(Stored data entries)
◆ ◆ ◆

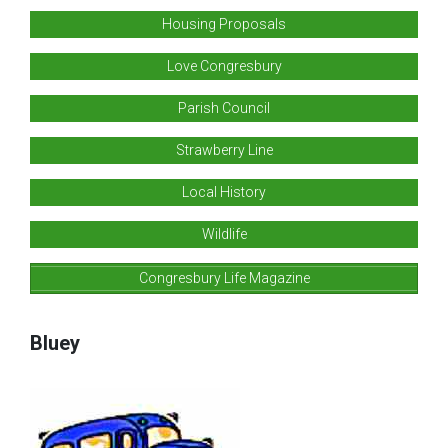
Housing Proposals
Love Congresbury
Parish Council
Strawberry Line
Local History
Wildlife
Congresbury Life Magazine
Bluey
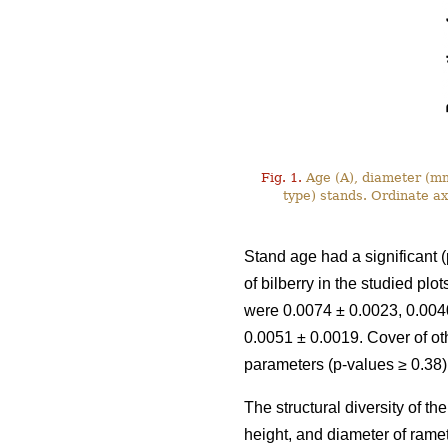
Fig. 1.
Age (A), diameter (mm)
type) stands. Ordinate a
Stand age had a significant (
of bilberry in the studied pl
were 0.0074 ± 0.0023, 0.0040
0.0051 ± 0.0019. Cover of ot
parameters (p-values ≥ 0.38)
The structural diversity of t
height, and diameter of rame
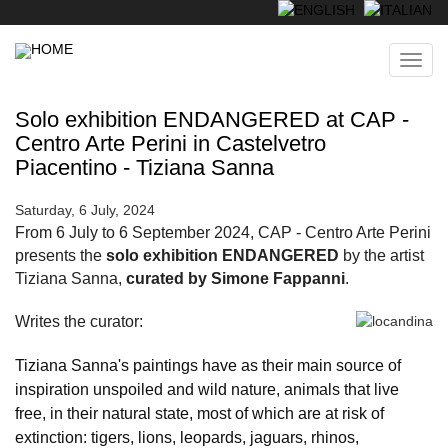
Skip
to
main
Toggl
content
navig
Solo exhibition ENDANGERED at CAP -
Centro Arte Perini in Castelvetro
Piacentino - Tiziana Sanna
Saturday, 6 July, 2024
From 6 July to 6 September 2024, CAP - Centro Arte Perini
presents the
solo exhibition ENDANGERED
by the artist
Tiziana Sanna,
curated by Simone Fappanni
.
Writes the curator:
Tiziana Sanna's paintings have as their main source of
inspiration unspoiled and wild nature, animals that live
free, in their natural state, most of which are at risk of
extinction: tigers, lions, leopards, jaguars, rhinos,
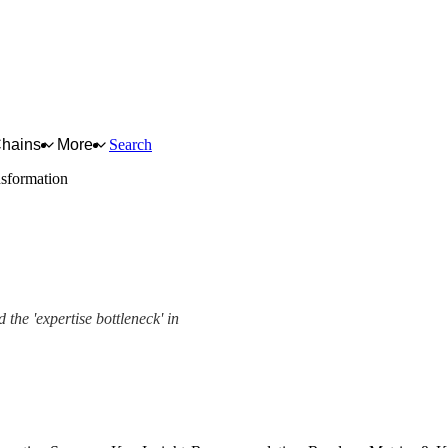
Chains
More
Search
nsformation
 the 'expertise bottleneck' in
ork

◆ ◆ ◆

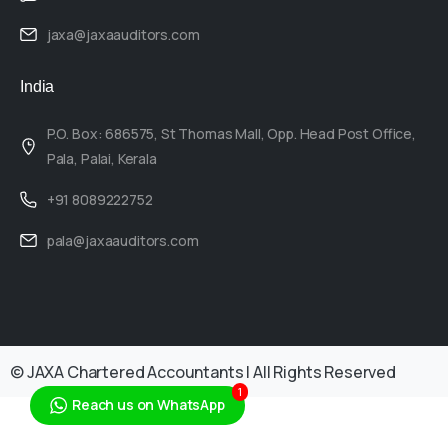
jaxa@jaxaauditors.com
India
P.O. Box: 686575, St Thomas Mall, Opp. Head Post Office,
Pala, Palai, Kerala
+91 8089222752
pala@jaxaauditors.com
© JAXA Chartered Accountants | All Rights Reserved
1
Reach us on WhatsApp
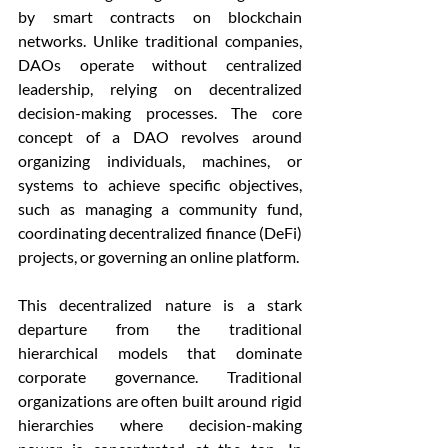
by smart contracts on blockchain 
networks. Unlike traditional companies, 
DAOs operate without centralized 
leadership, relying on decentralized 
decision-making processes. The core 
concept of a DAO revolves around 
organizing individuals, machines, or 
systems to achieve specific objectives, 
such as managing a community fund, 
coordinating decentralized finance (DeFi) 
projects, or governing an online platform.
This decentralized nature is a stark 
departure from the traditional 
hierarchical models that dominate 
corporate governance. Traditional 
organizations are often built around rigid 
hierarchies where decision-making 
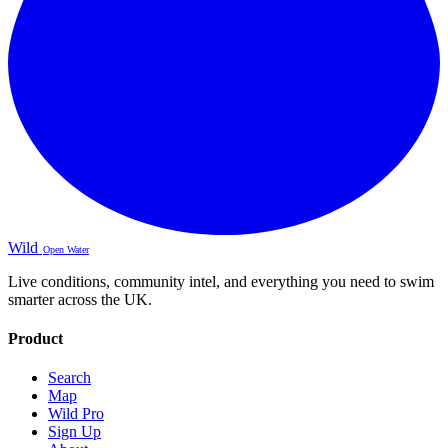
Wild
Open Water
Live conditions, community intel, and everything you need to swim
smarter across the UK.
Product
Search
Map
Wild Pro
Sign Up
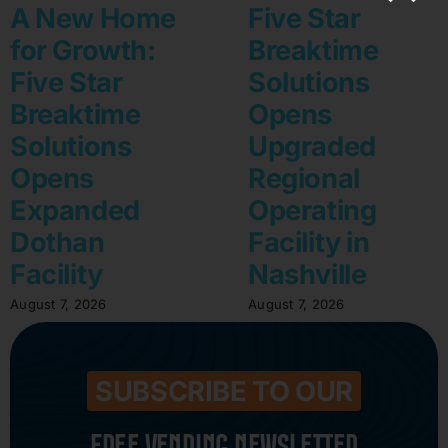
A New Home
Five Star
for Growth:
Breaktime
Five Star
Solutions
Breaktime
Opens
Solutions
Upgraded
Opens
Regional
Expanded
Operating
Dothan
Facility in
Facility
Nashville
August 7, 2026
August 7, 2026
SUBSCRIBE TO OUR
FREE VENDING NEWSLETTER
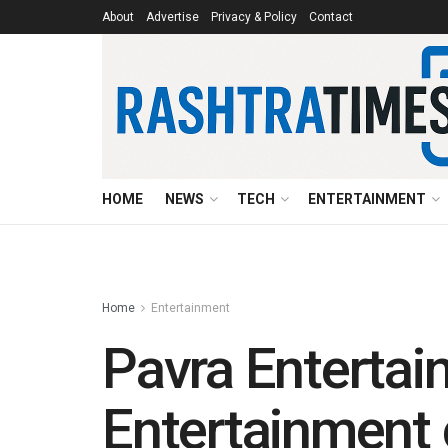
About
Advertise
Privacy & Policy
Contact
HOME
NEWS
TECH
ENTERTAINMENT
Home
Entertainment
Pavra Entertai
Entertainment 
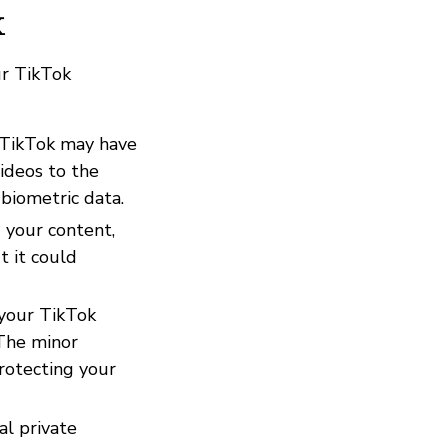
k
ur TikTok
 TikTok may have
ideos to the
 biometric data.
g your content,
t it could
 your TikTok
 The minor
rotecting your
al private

◆ ◆ ◆

• ASSIGNMENT
Report every line in the data above in which the word "have" appears.

• EXERCISE OUTPUT
Tiziana Sanna's paintings have as their main source of
 TikTok may have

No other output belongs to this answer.